In this exercise, reproduce all the entries that follow exactly.

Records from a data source
§

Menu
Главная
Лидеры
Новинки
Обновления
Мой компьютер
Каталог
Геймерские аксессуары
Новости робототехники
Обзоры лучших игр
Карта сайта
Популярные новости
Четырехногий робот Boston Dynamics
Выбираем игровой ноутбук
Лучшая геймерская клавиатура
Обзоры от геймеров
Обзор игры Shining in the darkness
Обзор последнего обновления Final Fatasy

§

**Answer section**
Menu
Главная
Лидеры
Новинки
Обновления
Мой компьютер
Каталог
Геймерские аксессуары
Новости робототехники
Обзоры лучших игр
Карта сайта
Популярные новости
Четырехногий робот Boston Dynamics
Выбираем игровой ноутбук
Лучшая геймерская клавиатура
Обзоры от геймеров
Обзор игры Shining in the darkness
Обзор последнего обновления Final Fatasy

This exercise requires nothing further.